"Separarsi si, ma senza farsi male". Questo è il filo conduttore che mi accompagna quando nel mio studio si rivolgono i coniugi per separarsi.

Spiego loro che la separazione è sì un atto doloroso della vita che non significa però fallimento, distruzione, ma un cambio di vita determinato dal venir meno di quell'affectio coniugalis che un tempo li legava. Se è vero che la separazione è dolorosa, lo è ancor di più vivere in una famiglia infelice, conflittuale, scombinata,  sofferente … in una famiglia in apparenza integra, ma in realtà separata.

Viviamo in una società in continuo cambiamento; infatti il concetto tradizionale di famiglia si accompagna attualmente ad un concetto di famiglia allargato, direi trasformato che include unioni anche dello stesso sesso, legalizzate in vari Stati. Di conseguenza anche il diritto di famiglia ha dovuto adeguarsi ai tempi, anche se nel nostro ordinamento giuridico non è ancora prevista alcuna normativa in merito.

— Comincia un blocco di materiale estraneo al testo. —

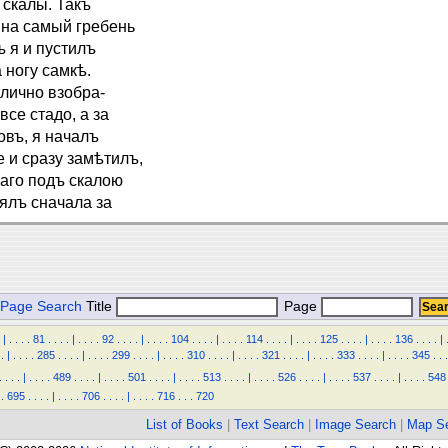
 скалы. Такъ
я на самый гребень
ъ я и пустилъ
 ногу самкѣ.
тлично взобра-
се стадо, а за
овъ, я началъ
 и сразу замѣтилъ,
шаго подъ скалою
нялъ сначала за
Page Search
Title
Page
|
.
.
.
.
81
.
.
.
.
|
.
.
.
.
92
.
.
.
.
|
.
.
.
.
104
.
.
.
.
|
.
.
.
.
114
.
.
.
.
|
.
.
.
.
125
.
.
.
.
|
.
.
.
.
136
.
.
.
.
|
.
|
.
.
.
.
285
.
.
.
.
|
.
.
.
.
299
.
.
.
.
|
.
.
.
.
310
.
.
.
.
|
.
.
.
.
321
.
.
.
.
|
.
.
.
.
333
.
.
.
.
|
.
.
.
.
345
.
.
.
.
.
.
.
|
.
.
.
.
489
.
.
.
.
|
.
.
.
.
501
.
.
.
.
|
.
.
.
.
513
.
.
.
.
|
.
.
.
.
526
.
.
.
.
|
.
.
.
.
537
.
.
.
.
|
.
.
.
.
548
.
695
.
.
.
.
|
.
.
.
.
706
.
.
.
.
|
.
.
.
.
716
.
.
.
720
List of Books
|
Text Search
|
Image Search
|
Map S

Molti mi chiedono che penso del matrimonio. Rispondo: "Credo nell'amore, nella famiglia … finchè dura". Quando purtroppo si giunge al capolinea dell'amore penso che la soluzione migliore sia quella di prendere strade diverse nel reciproco rispetto, senza farsi del male. E quando ci sono figli? La situazione diventa più difficile da gestire perché maggiori sono le responsabilità. E' proprio in questo momento che entra in gioco il ruolo del buon avvocato. Consiglio di nascondere il malumore, cerco, tento di farli ragionare civilmente precisando che al primo posto vengono i figli. Prospetto loro che la soluzione migliore, in assenza di conflitto, è quella di mantenere inalterato l'ambiente in cui i figli hanno vissuto operando, se la casa coniugale lo permette, una divisione in modo da ricavarne due unità abitative (cosiddetto "nesting": ossia la conservazione del nido). In questo modo la casa in cui la famiglia ha vissuto viene conservata, non viene venduta, né svuotata dei ricordi della vita passata.  E ancora, il coniuge non collocatario ha la possibilità di stare più vicino ai figli. Ma a trarre maggior vantaggio da questa soluzione sono i figli i quali continuano a mantenere i loro ritmi di vita e cioè la scuola, gli amici, gli svaghi … ciò per evitare agli stessi quel malessere psico - fisico che può derivare da un inaspettato cambiamento dello stile di vita.

E' bene quindi trovare un accordo e non utilizzare i figli come oggetti, come ricatto, ma comportarsi sempre civilmente per evitare che soffrano.

Spiego, ancora, che "separazione" non significa necessariamente la fine della famiglia perché, nonostante le vite si dividano, è possibile mantenere un sincero affetto reciproco partecipando - ad esempio - entrambi agli eventi più importanti della vita dei figli anche se, nella maggior parte dei casi, è difficile ottenere questo, infatti separarsi diventa una guerra per molti, sia dal lato affettivo che economico.

Nei casi di maggior conflitto anche il mio lavoro diventa più pesante e, in questo caso, accanto all'applicazione della Legge, che è il mio primo punto di riferimento, devo appoggiarmi anche alla tecnica del problem solving cercando di trovare la soluzione migliore. Preciso che la cosa più importante è avere sempre rispetto dell'ex coniuge davanti ai figli; mai parlare male o diffamare. Dico loro: " Ricordatevi siete persone adulte ed è importante comportarsi come tali ".

Così concludo: Separarsi sì, ma senza farsi del male. Al coniuge che si rivolge al mio studio dicendomi " Voglio rovinare il mio ex, punirlo nel peggiore dei modi" con eleganza rispondo " Non si è rivolto allo studio giusto."